Quote the listing below in full and exactly as written, but omit every picture.

__Stored data__:
——————————

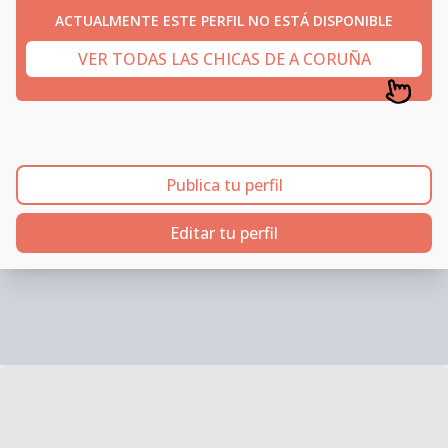
ACTUALMENTE ESTE PERFIL NO ESTÁ DISPONIBLE
VER TODAS LAS CHICAS DE A CORUÑA
Publica tu perfil
Editar tu perfil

——————————

__Solved problem__:
ACTUALMENTE ESTE PERFIL NO ESTÁ DISPONIBLE
VER TODAS LAS CHICAS DE A CORUÑA
Publica tu perfil
Editar tu perfil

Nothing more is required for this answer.